Kyle Hamilton wants to see NFL play games in Asia, the Olympics

Baltimore Ravens safety Kyle Hamilton opened up about his Korean heritage, sharing that he wants to see the NFL play games in Asia and the Olympics one day.

American Football is a global sport: there are girls’ and women’s tackle leagues in Morocco, the Poly Bowl brings together vaunted high school players of Polynesian descent, and the IFAF Championship brings together teams from all over the world.

Still, the NFL remains primarily North American-based, although there are significant efforts to grow the sport in Europe. Londoners love watching the Jacksonville Jaguars play at Wembley, and this season, the NFL will host a Tampa Bay Buccaneers-Seattle Seahawks matchup in Munich, Germany.

In his lifetime, Baltimore Ravens safety Kyle Hamilton hopes to see the game grow even further. In an exclusive interview with WBAL’s Melissa Kim, Hamilton opened up about his Korean heritage, fighting against AAPI hate, and seeing the game he loves to grow in Korea.

“Maybe, in Korea one day, I think that’s part of the game that can be improved upon a lot, just growing in Asia,” Hamilton said.

“Hopefully one day, before I die, I want to see football in the Olympics,” he continued. “That’s a goal for me.”

Ravens rookie safety Kyle Hamilton wants to see the NFL in Asia, the Olympics

Hamilton, who is considered to be the “steal of the NFL Draft”, is one of three active Korean-American NFL players, joining Arizona Cardinals quarterback Kyler Murray and Atlanta Falcons kicker Younghoe Koo.

“Hopefully, my influence off the field [in donating to Stop AAPI Hate] has resonated with them as well, and they know the person behind the helmet, behind the facemask, ”Hamilton said of the next generation of Asian-American footballers.

Although the NFL doesn’t have Asian-based games on its schedule, perhaps it should – because American football has been played in Korea for over 70 years.

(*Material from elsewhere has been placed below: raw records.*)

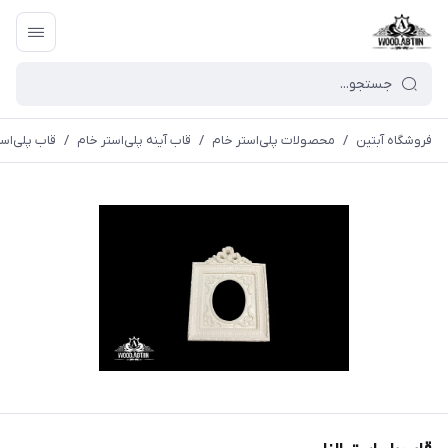
فروشگاه آبتین
/
محصولات پلی‌استر خام
/
قاب آینه پلی‌استر خام
/
قاب پلی‌استر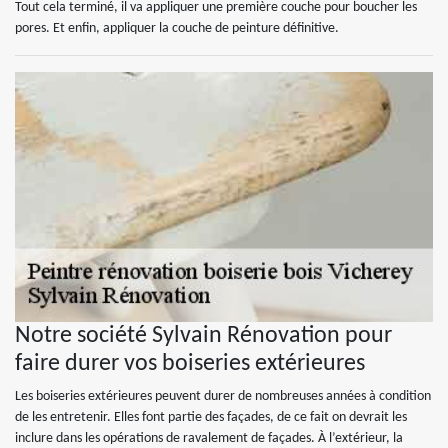
Tout cela terminé, il va appliquer une première couche pour boucher les
pores. Et enfin, appliquer la couche de peinture définitive.
Notre société Sylvain Rénovation pour
faire durer vos boiseries extérieures
Les boiseries extérieures peuvent durer de nombreuses années à condition
de les entretenir. Elles font partie des façades, de ce fait on devrait les
inclure dans les opérations de ravalement de façades. À l’extérieur, la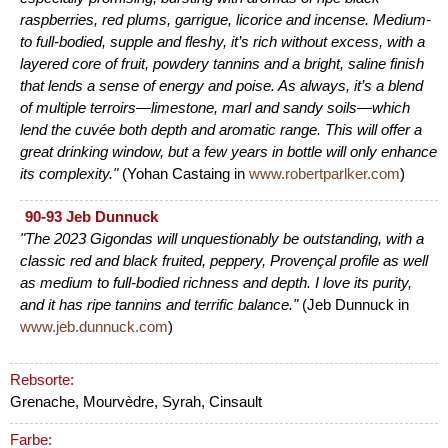
raspberries, red plums, garrigue, licorice and incense. Medium-
to full-bodied, supple and fleshy, it’s rich without excess, with a
layered core of fruit, powdery tannins and a bright, saline finish
that lends a sense of energy and poise. As always, it’s a blend
of multiple terroirs—limestone, marl and sandy soils—which
lend the cuvée both depth and aromatic range. This will offer a
great drinking window, but a few years in bottle will only enhance
its complexity."
(Yohan Castaing in
www.robertparlker.com
)
90-93 Jeb Dunnuck
"The 2023 Gigondas will unquestionably be outstanding, with a
classic red and black fruited, peppery, Provençal profile as well
as medium to full-bodied richness and depth. I love its purity,
and it has ripe tannins and terrific balance."
(Jeb Dunnuck in
www.jeb.dunnuck.com
)
Rebsorte:
Grenache, Mourvèdre, Syrah, Cinsault
Farbe: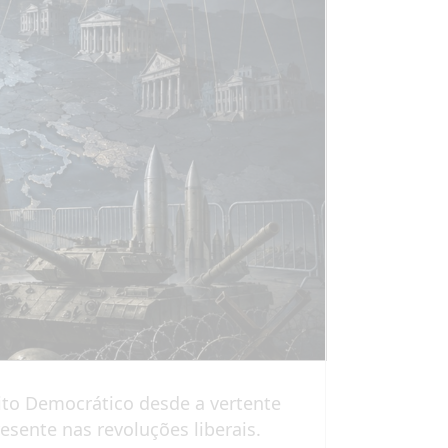
ito Democrático desde a vertente
esente nas revoluções liberais.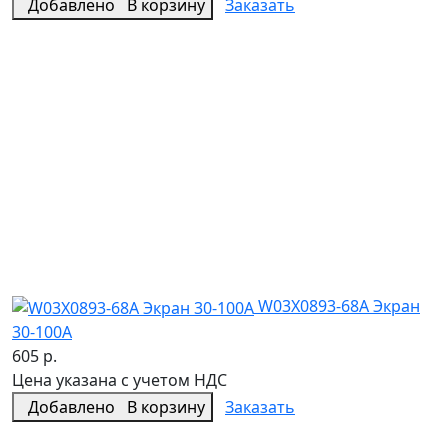
Добавлено
В корзину
Заказать
W03X0893-68A Экран
30-100А
605 р.
Цена указана с учетом НДС
Добавлено
В корзину
Заказать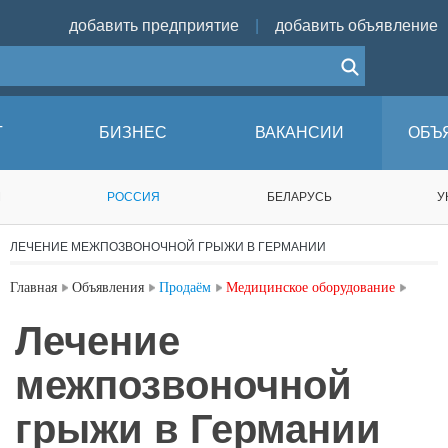
добавить предприятие
|
добавить объявление
Г
БИЗНЕС
ВАКАНСИИ
ОБЪ
М
РОССИЯ
БЕЛАРУСЬ
У
ЛЕЧЕНИЕ МЕЖПОЗВОНОЧНОЙ ГРЫЖИ В ГЕРМАНИИ
Главная
Объявления
Продаём
Медицинское оборудование
Лечение
межпозвоночной
грыжи в Германии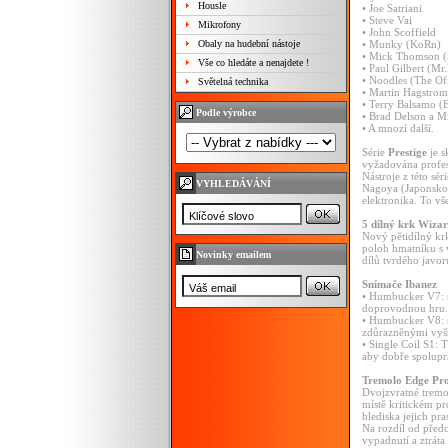
Housle
• Joe Satriani
• Steve Vai
Mikrofony
• John Scoffield
Obaly na hudební nástoje
• Munky (KoRn)
• Mick Thomson (
Vše co hledáte a nenajdete !
• Paul Gilbert (Mr
• Noodles (The Of
Světelná technika
• Martin Hagstrom
• Terry Balsamo (
Podle výrobce
• Brad Delson a M
• A mnozí další.
Série
Prestige
je s
vyžadována profesi
Nástroje z této sé
VYHLEDÁVÁNÍ
Nagoya (Japonsko).
elektronika. To vš
5 dílný krk Wiza
Nový pětidílný krk
poloh hmatníku s v
Novinky emailem
dílů tvrdého javo
Snímače Ibanez
• Humbucker V7: 
doprovodnou hru.
• Humbucker V8: s
zdůrazněnými vyšš
• Single Coil S1:
aby dobře spolupr
Tremolo Edge Pr
Dvojzvratné trem
místě kritickém pr
hlediska jejich pra
Na rozdíl od předc
vypadnutí a ztráta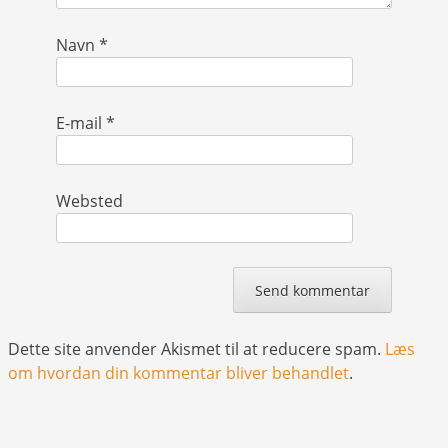
Navn
*
E-mail
*
Websted
Dette site anvender Akismet til at reducere spam.
Læs
om hvordan din kommentar bliver behandlet
.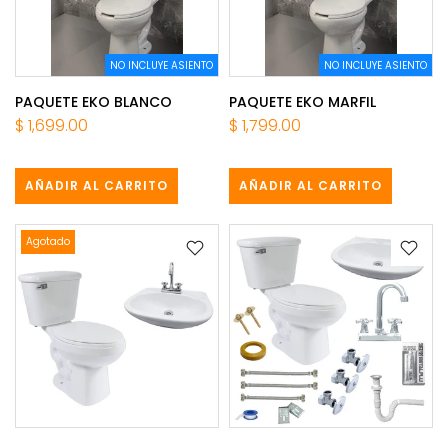
NO INCLUYE ASIENTO
NO INCLUYE ASIENTO
PAQUETE EKO BLANCO
PAQUETE EKO MARFIL
$ 1,699.00
$ 1,799.00
AÑADIR AL CARRITO
AÑADIR AL CARRITO
Agotado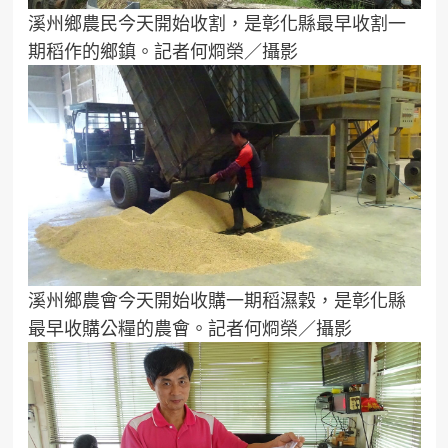
溪州鄉農民今天開始收割，是彰化縣最早收割一
期稻作的鄉鎮。記者何烱榮／攝影
溪州鄉農會今天開始收購一期稻濕穀，是彰化縣
最早收購公糧的農會。記者何烱榮／攝影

The Korean American Football Association (KAFA) has two primary divisions: university teams, and senior teams in the Korean National Football League (KNFL). Like college football, KAFA teams host bowl games, but unlike in the United States, the collegiate champions play the KNFL champions in a Super Bowl-like matchup. The collegiate teams play in the Tiger Bowl; the KNFL teams play in the Gwanggaeto Bowl; the collegiate champion and KNFL champion face off in the Kimchi Bowl. One dominant KNFL team is the Seoul Vikings, the two-time Kimchi Bowl champions and the seven-time Gwangaeto Bowl champions. On the university side, the DongEui University Turtle Fighters are frequent victors, winning the Kimchi Bowl in 2016 and 2017.

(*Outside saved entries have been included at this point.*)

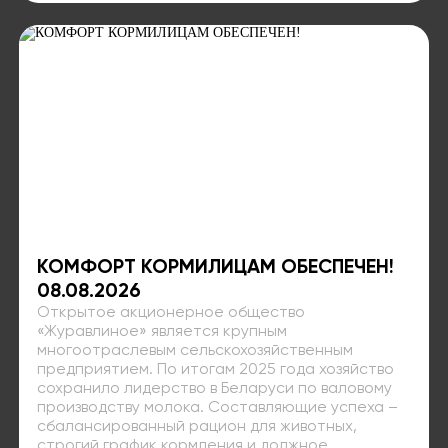
КОМФОРТ КОРМИЛИЦАМ ОБЕСПЕЧЕН!
08.08.2026
Открытое акционерное общество
«Журавлиное» является крупным
многоотраслевым сельскохозяйственным
предприятием. По итогам 2025 года хозяйство
сохранило лидерство в Беларуси по валовому
производству молока. Составляющие успеха –
сбалансированный рацион для животных,
строгий график кормления и должное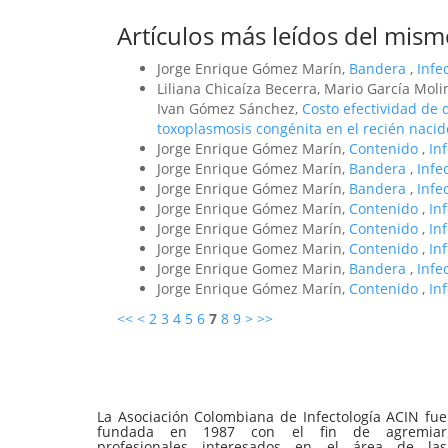
Artículos más leídos del mism
Jorge Enrique Gómez Marín,
Bandera
,
Infe
Liliana Chicaíza Becerra, Mario García Mol
Ivan Gómez Sánchez,
Costo efectividad de 
toxoplasmosis congénita en el recién naci
Jorge Enrique Gómez Marín,
Contenido
,
In
Jorge Enrique Gómez Marín,
Bandera
,
Infe
Jorge Enrique Gómez Marín,
Bandera
,
Infe
Jorge Enrique Gómez Marín,
Contenido
,
In
Jorge Enrique Gómez Marín,
Contenido
,
In
Jorge Enrique Gomez Marin,
Contenido
,
In
Jorge Enrique Gomez Marin,
Bandera
,
Infe
Jorge Enrique Gómez Marín,
Contenido
,
In
<<
<
2
3
4
5
6
7
8
9
>
>>
La Asociación Colombiana de Infectología ACIN fue
fundada en 1987 con el fin de agremiar
profesionales interesados en el área de las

The Kimchi Bowl is Korea’s equivalent to Japan’s Rice Bowl, the championship game between the professional-level X-League champion and the Japanese collegiate champion. Although American football is not as established as Nippon Professional Baseball, perhaps the NFL could recruit players from Korea and Japan. If Ichiro, Shohei Ohtani, and now Seiya Suzuki have proven anything, it’s that American professional sports leagues should look to Japanese ones to recruit the best of the best.

As far as bringing football to the Olympics, that’s something that Hamilton might see in Los Angeles in 2028. Team USA flag football is competing at the World Games this July in Birmingham, Alabama, and the NFL is already a premier partner of the Games as the flag football sponsor. Representation at the World Games could make a case to add flag football to future Olympic Games. And if flag football does reach the Olympics, perhaps Jona Xiao, the Chinese-American quarterback for the Los Angeles-based She-Unit, could make history leading the first Olympic women’s flag football team. After all, Xiao already made Team USA’s 2020 prelim roster.

Hamilton is paving the way for the next generation of Asian-American athletes, amplifying AAPI voices here and looking to connect the NFL with football fans in Korea. Although he has yet to play in his first NFL game, Hamilton is already a Ravens star whose passion for the game shines on and off the field.